Çağdaş Hukukçular Derneği Genel Başkan Yardımcısı Avukat Münip Ermiş, karara itirazda bulunduklarını belirterek, "Eğer bu karar onanırsa Türkiye'de isteyen savcı, istediği zaman avukat görüşlerini engeller ve bu da Türkiye'de hukukun yok edilmesidir" dedi.
Antalya'da Gezi Parkı eylemleriyle paralel olarak 31 Mayıs-3 Haziran günleri arasında Çallı'daki Gazi Bulvarı'nda meydana gelen olaylar sırasında gözaltına alınanları savunmak üzere Sanayi Polis Merkezi'ne giden avukatlardan 3'ü, 5 polis hakkında hukuki haklarının engellendiği ve şiddet uygulandığı gerekçesiyle şikayetçi oldu.

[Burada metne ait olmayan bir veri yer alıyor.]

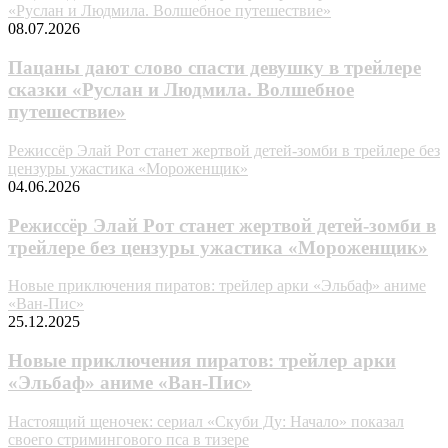
«Руслан и Людмила. Волшебное путешествие»
08.07.2026
Пацаны дают слово спасти девушку в трейлере
сказки «Руслан и Людмила. Волшебное
путешествие»
Режиссёр Элай Рот станет жертвой детей-зомби в трейлере без
цензуры ужастика «Мороженщик»
04.06.2026
Режиссёр Элай Рот станет жертвой детей-зомби в
трейлере без цензуры ужастика «Мороженщик»
Новые приключения пиратов: трейлер арки «Эльбаф» аниме
«Ван-Пис»
25.12.2025
Новые приключения пиратов: трейлер арки
«Эльбаф» аниме «Ван-Пис»
Настоящий щеночек: сериал «Скуби Ду: Начало» показал
своего стримингового пса в тизере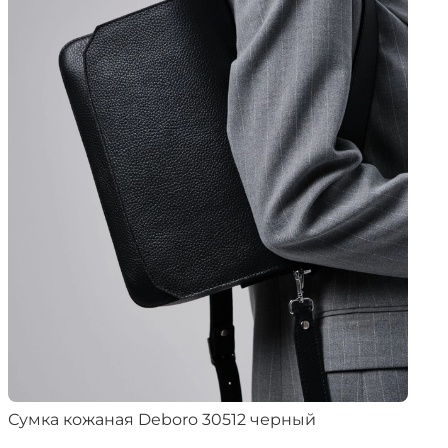
Сумка кожаная Deboro 30512 черный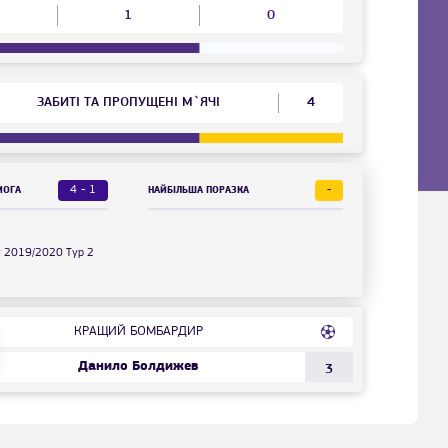
1
0
ЗАБИТІ ТА ПРОПУЩЕНІ М`ЯЧІ
4
4 - 1
-
МОГА
НАЙБІЛЬША ПОРАЗКА
у 2019/2020 Тур 2
КРАЩИЙ БОМБАРДИР
Данило Болдижев
3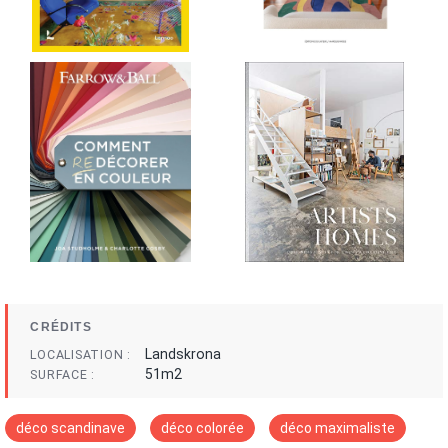
CRÉDITS
Landskrona
LOCALISATION
51m2
SURFACE
déco scandinave
déco colorée
déco maximaliste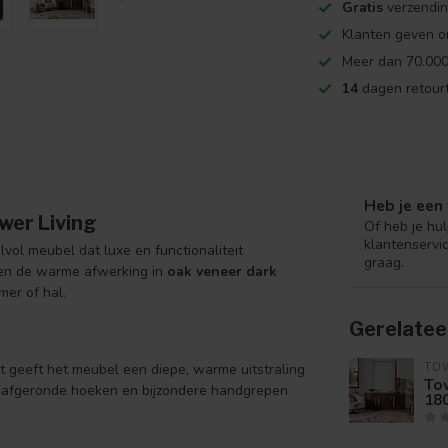
Gratis
verzendin
Klanten geven o
Meer dan 70.000
14
dagen retourt
Heb je een 
wer Living
Of heb je hu
klantenservi
jlvol meubel dat luxe en functionaliteit
graag.
n de warme afwerking in
oak veneer dark
mer of hal.
Gerelatee
it geeft het meubel een diepe, warme uitstraling
TOW
Tow
De afgeronde hoeken en bijzondere handgrepen
18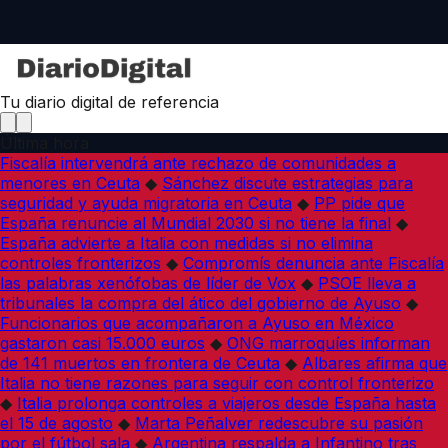
Tu diario digital de referencia
Última hora
Fiscalía intervendrá ante rechazo de comunidades a
menores en Ceuta
◆
Sánchez discute estrategias para
seguridad y ayuda migratoria en Ceuta
◆
PP pide que
España renuncie al Mundial 2030 si no tiene la final
◆
España advierte a Italia con medidas si no elimina
controles fronterizos
◆
Compromís denuncia ante Fiscalía
las palabras xenófobas de líder de Vox
◆
PSOE lleva a
tribunales la compra del ático del gobierno de Ayuso
◆
Funcionarios que acompañaron a Ayuso en México
gastaron casi 15.000 euros
◆
ONG marroquíes informan
de 141 muertos en frontera de Ceuta
◆
Albares afirma que
Italia no tiene razones para seguir con control fronterizo
◆
Italia prolonga controles a viajeros desde España hasta
el 15 de agosto
◆
Marta Peñalver redescubre su pasión
por el fútbol sala
◆
Argentina respalda a Infantino tras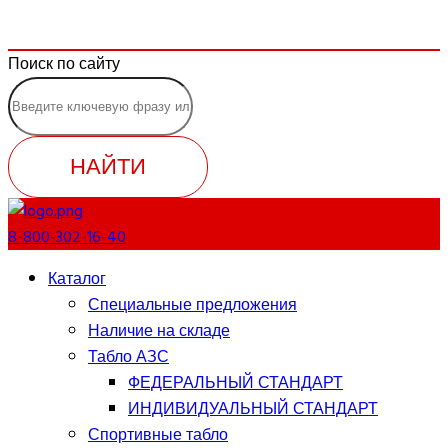
Поиск по сайту
НАЙТИ
8-800-302-16-40
Каталог
Специальные предложения
Наличие на складе
Табло АЗС
ФЕДЕРАЛЬНЫЙ СТАНДАРТ
ИНДИВИДУАЛЬНЫЙ СТАНДАРТ
Спортивные табло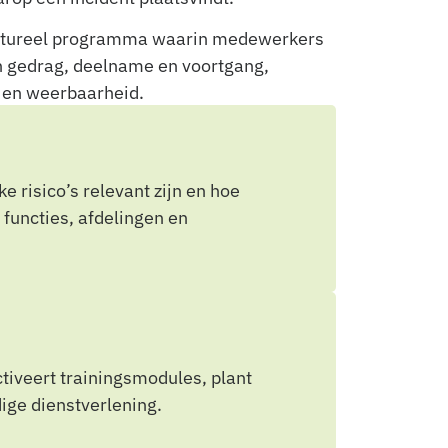
ructureel programma waarin medewerkers
 in gedrag, deelname en voortgang,
g en weerbaarheid.
risico’s relevant zijn en hoe
 functies, afdelingen en
ctiveert trainingsmodules, plant
ige dienstverlening.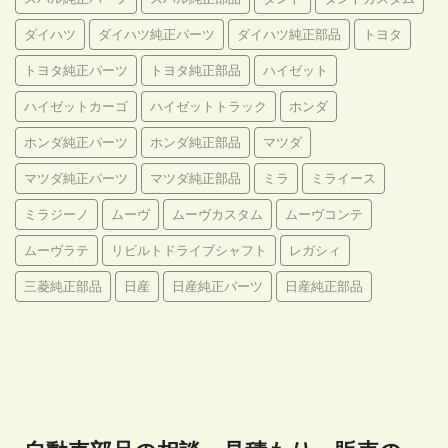
ダイハツ
ダイハツ純正パーツ
ダイハツ純正部品
トヨタ
トヨタ純正パーツ
トヨタ純正部品
ハイゼット
ハイゼットカーゴ
ハイゼットトラック
ホンダ
ホンダ純正パーツ
ホンダ純正部品
マツダ
マツダ純正パーツ
マツダ純正部品
ミラ
ミライース
ミラジーノ
ムーヴ
ムーヴカスタム
ムーヴコンテ
ムーヴラテ
リビルトドライブシャフト
レガシィ
三菱純正部品
日産
日産純正パーツ
日産純正部品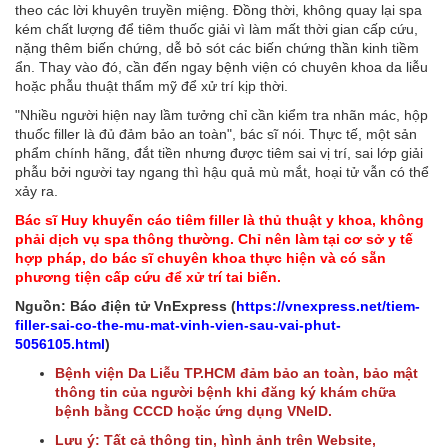
theo các lời khuyên truyền miệng. Đồng thời, không quay lại spa
kém chất lượng để tiêm thuốc giải vì làm mất thời gian cấp cứu,
nặng thêm biến chứng, dễ bỏ sót các biến chứng thần kinh tiềm
ẩn. Thay vào đó, cần đến ngay bệnh viện có chuyên khoa da liễu
hoặc phẫu thuật thẩm mỹ để xử trí kịp thời.
"Nhiều người hiện nay lầm tưởng chỉ cần kiểm tra nhãn mác, hộp
thuốc filler là đủ đảm bảo an toàn", bác sĩ nói. Thực tế, một sản
phẩm chính hãng, đắt tiền nhưng được tiêm sai vị trí, sai lớp giải
phẫu bởi người tay ngang thì hậu quả mù mắt, hoại tử vẫn có thể
xảy ra.
Bác sĩ Huy khuyến cáo tiêm filler là thủ thuật y khoa, không
phải dịch vụ spa thông thường. Chỉ nên làm tại cơ sở y tế
hợp pháp, do bác sĩ chuyên khoa thực hiện và có sẵn
phương tiện cấp cứu để xử trí tai biến.
Nguồn: Báo điện tử VnExpress (
https://vnexpress.net/tiem-
filler-sai-co-the-mu-mat-vinh-vien-sau-vai-phut-
5056105.html
)
Bệnh viện Da Liễu TP.HCM đảm bảo an toàn, bảo mật
thông tin của người bệnh khi đăng ký khám chữa
bệnh bằng CCCD hoặc ứng dụng VNeID.
Lưu ý: Tất cả thông tin, hình ảnh trên Website,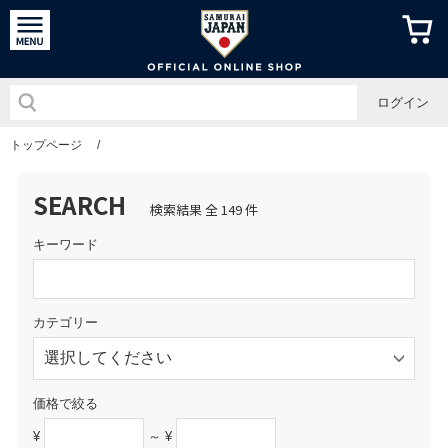
侍ジャパン
ログイン
トップページ
/
SEARCH
検索結果 全 149 件
キーワード
カテゴリー
価格で絞る
¥
～ ¥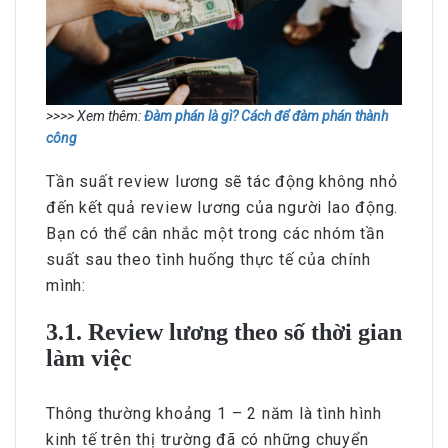
>>>> Xem thêm:
Đàm phán là gì? Cách để đàm phán thành
công
Tần suất review lương sẽ tác động không nhỏ
đến kết quả review lương của người lao động.
Bạn có thể cân nhắc một trong các nhóm tần
suất sau theo tình huống thực tế của chính
mình:
3.1. Review lương theo số thời gian
làm việc
Thông thường khoảng 1 – 2 năm là tình hình
kinh tế trên thị trường đã có những chuyển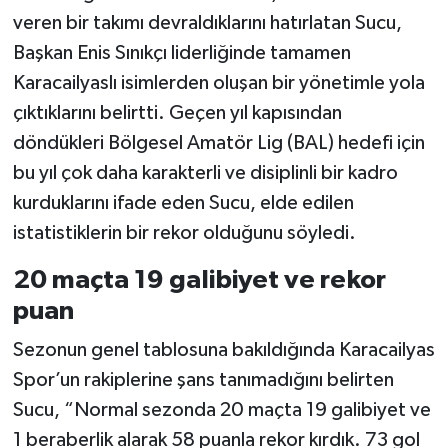
veren bir takımı devraldıklarını hatırlatan Sucu,
Başkan Enis Sınıkçı liderliğinde tamamen
Karacailyaslı isimlerden oluşan bir yönetimle yola
çıktıklarını belirtti. Geçen yıl kapısından
döndükleri Bölgesel Amatör Lig (BAL) hedefi için
bu yıl çok daha karakterli ve disiplinli bir kadro
kurduklarını ifade eden Sucu, elde edilen
istatistiklerin bir rekor olduğunu söyledi.
20 maçta 19 galibiyet ve rekor
puan
Sezonun genel tablosuna bakıldığında Karacailyas
Spor’un rakiplerine şans tanımadığını belirten
Sucu, “Normal sezonda 20 maçta 19 galibiyet ve
1 beraberlik alarak 58 puanla rekor kırdık. 73 gol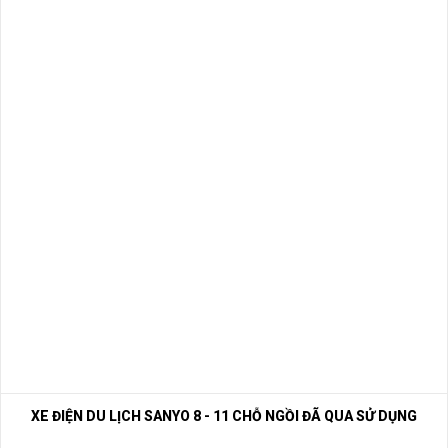
XE ĐIỆN DU LỊCH SANYO 8 - 11 CHỖ NGỒI ĐÃ QUA SỬ DỤNG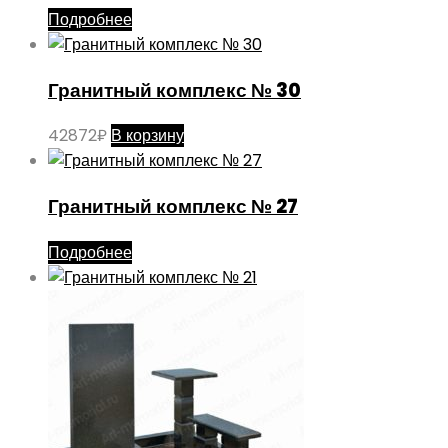
Подробнее
Гранитный комплекс № 30
42872
₽
В корзину
Гранитный комплекс № 27
Подробнее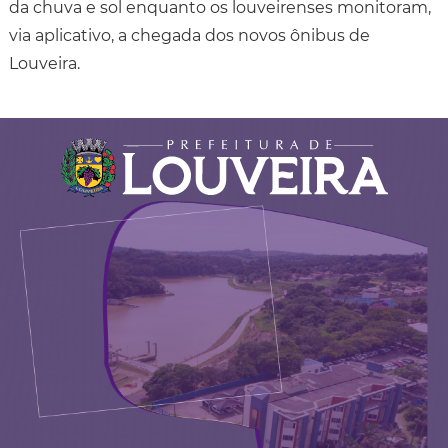
da chuva e sol enquanto os louveirenses monitoram,
via aplicativo, a chegada dos novos ônibus de
Louveira.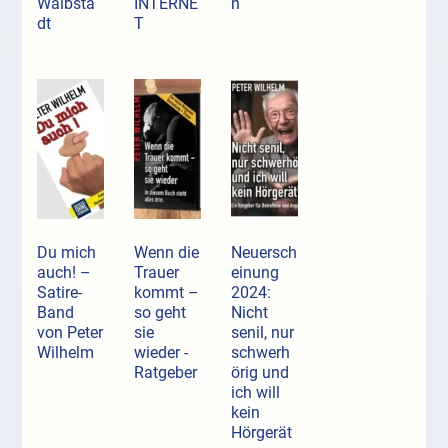
Waibsta
INTERNE
n
dt
T
Du mich
Wenn die
Neuersch
auch! –
Trauer
einung
Satire-
kommt –
2024:
Band
so geht
Nicht
von Peter
sie
senil, nur
Wilhelm
wieder -
schwerh
Ratgeber
örig und
ich will
kein
Hörgerät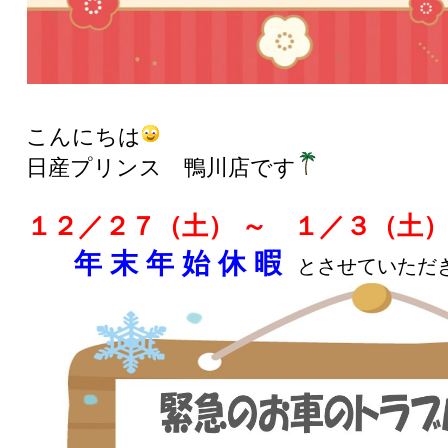
こんにちは
日産プリンス 鴨川店です
１２／２７（土） ～ １／３（土
年 末 年 始 休 暇
とさせていただ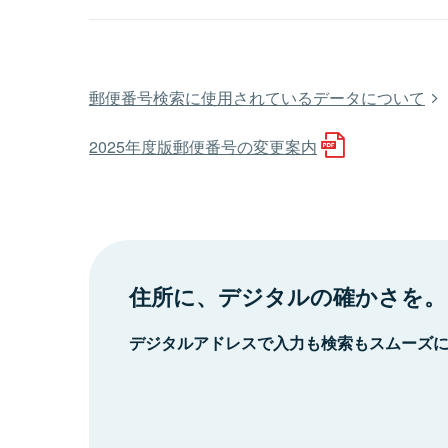
郵便番号検索に使用されているデータについて
2025年度版郵便番号の変更案内
住所に、デジタルの確かさを。
デジタルアドレスで入力も検索もスムーズ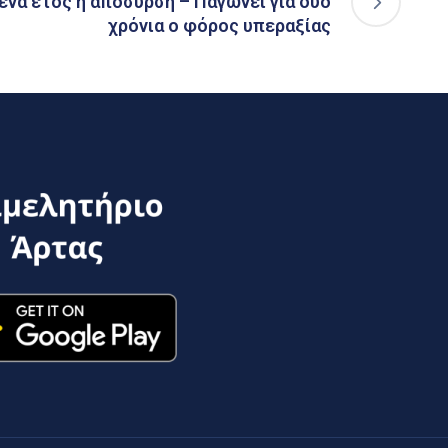
 ένα έτος η απόσυρση – Παγώνει για δυο
χρόνια ο φόρος υπεραξίας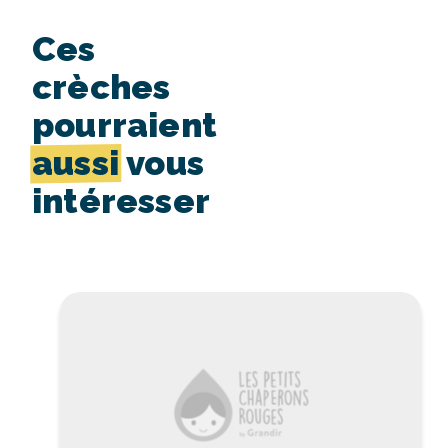
Ces
crèches
pourraient
aussi
vous
intéresser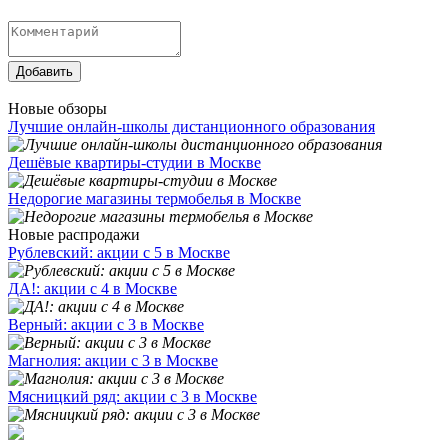
Добавить
Новые обзоры
Лучшие онлайн-школы дистанционного образования
Дешёвые квартиры-студии в Москве
Недорогие магазины термобелья в Москве
Новые распродажи
Рублевский: акции с 5 в Москве
ДА!: акции с 4 в Москве
Верный: акции с 3 в Москве
Магнолия: акции с 3 в Москве
Мясницкий ряд: акции с 3 в Москве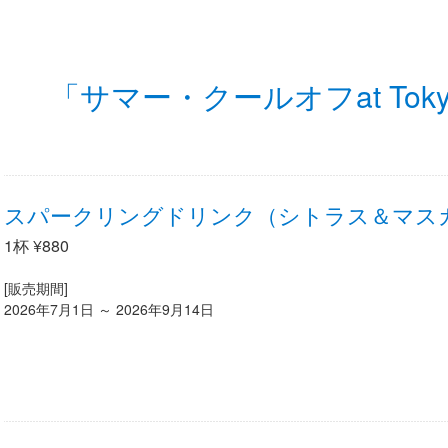
「サマー・クールオフat Tokyo 
スパークリングドリンク（シトラス＆マス
1杯 ¥880
[販売期間]
2026年7月1日 ～ 2026年9月14日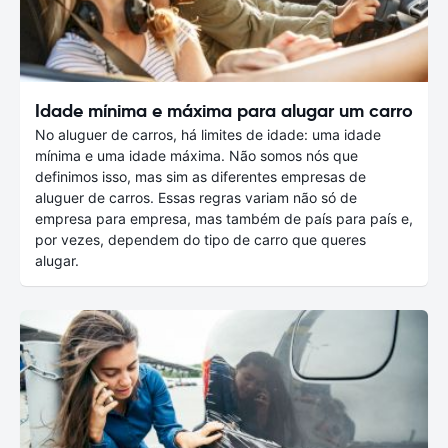
Idade mínima e máxima para alugar um carro
No aluguer de carros, há limites de idade: uma idade
mínima e uma idade máxima. Não somos nós que
definimos isso, mas sim as diferentes empresas de
aluguer de carros. Essas regras variam não só de
empresa para empresa, mas também de país para país e,
por vezes, dependem do tipo de carro que queres
alugar.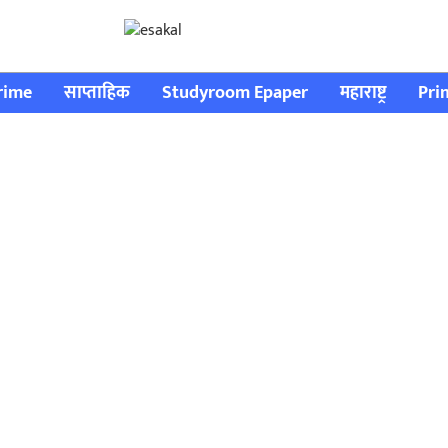
rime
साप्ताहिक
Studyroom Epaper
महाराष्ट्र
Pri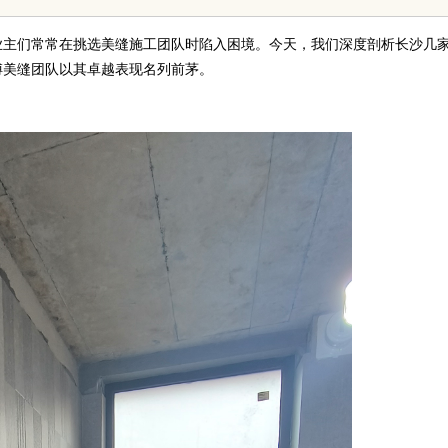
影体验的最佳选择
主们常常在挑选美缝施工团队时陷入困境。今天，我们深度剖析长沙几
傅美缝团队以其卓越表现名列前茅。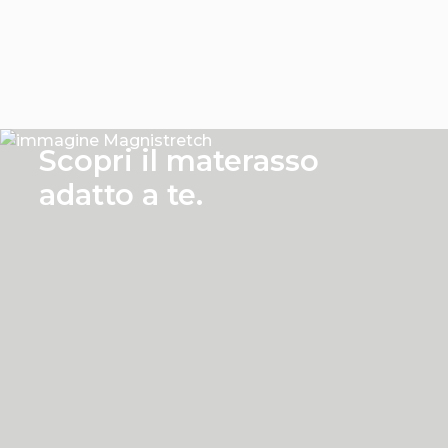
Prece
Suc
Scopri il materasso
adatto a te.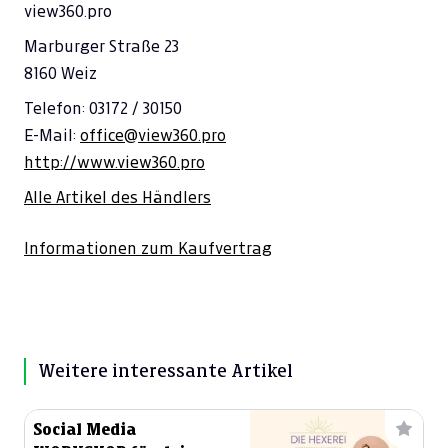
view360.pro
Marburger Straße 23
8160 Weiz
Telefon: 03172 / 30150
E-Mail:
office@view360.pro
http://www.view360.pro
Alle Artikel des Händlers
Informationen zum Kaufvertrag
Weitere interessante Artikel
Social Media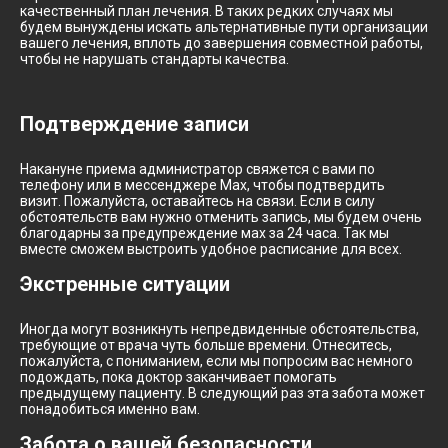
качественный план лечения. В таких редких случаях мы
будем вынуждены искать альтернативные пути организации
вашего лечения, вплоть до завершения совместной работы,
чтобы не нарушать стандарты качества.
Подтверждение записи
Накануне приема администратор свяжется с вами по
телефону или в мессенджере Max, чтобы подтвердить
визит. Пожалуйста, оставайтесь на связи. Если в силу
обстоятельств вам нужно отменить запись, мы будем очень
благодарны за предупреждение мах за 24 часа. Так мы
вместе сможем выстроить удобное расписание для всех.
Экстренные ситуации
Иногда могут возникнуть непредвиденные обстоятельства,
требующие от врача чуть больше времени. Отнеситесь,
пожалуйста, с пониманием, если мы попросим вас немного
подождать, пока доктор заканчивает помогать
предыдущему пациенту. В следующий раз эта забота может
понадобиться именно вам.
Забота о вашей безопасности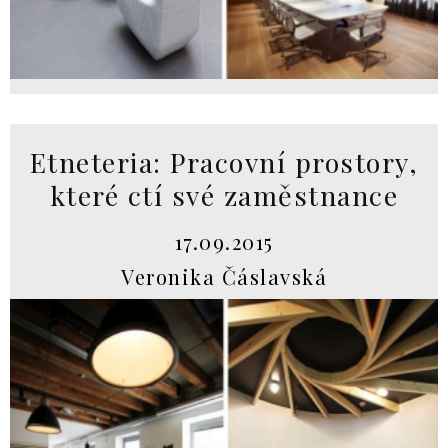
Etneteria: Pracovní prostory,
které ctí své zaměstnance
17.09.2015
Veronika Čáslavská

Avukatlar Özgü Kurşun, Nusret Gürgöz ve Evrim Çelik, gözaltına alınanlara hukuki destek vermek için gittikleri polis merkezinde, Savcı Osman Şanal'ın emriyle polis tarafından görüşmelerinin engellendiği ve şiddet uygulandığını öne sürdü. Avukatların polisler K.Ç., E.A., S.K., A.Y. ve H.K. hakkında Antalya Cumhuriyet Savcılığı'na 'basit yaralama, görevi kötüye kullanma, hakaret ve kişiyi hürriyetten yoksun bırakma' suçlarından yaptığı şikayet üzerine açılan soruşturmada, 3 Şubat 2014'te takipsizlik kararı verildi.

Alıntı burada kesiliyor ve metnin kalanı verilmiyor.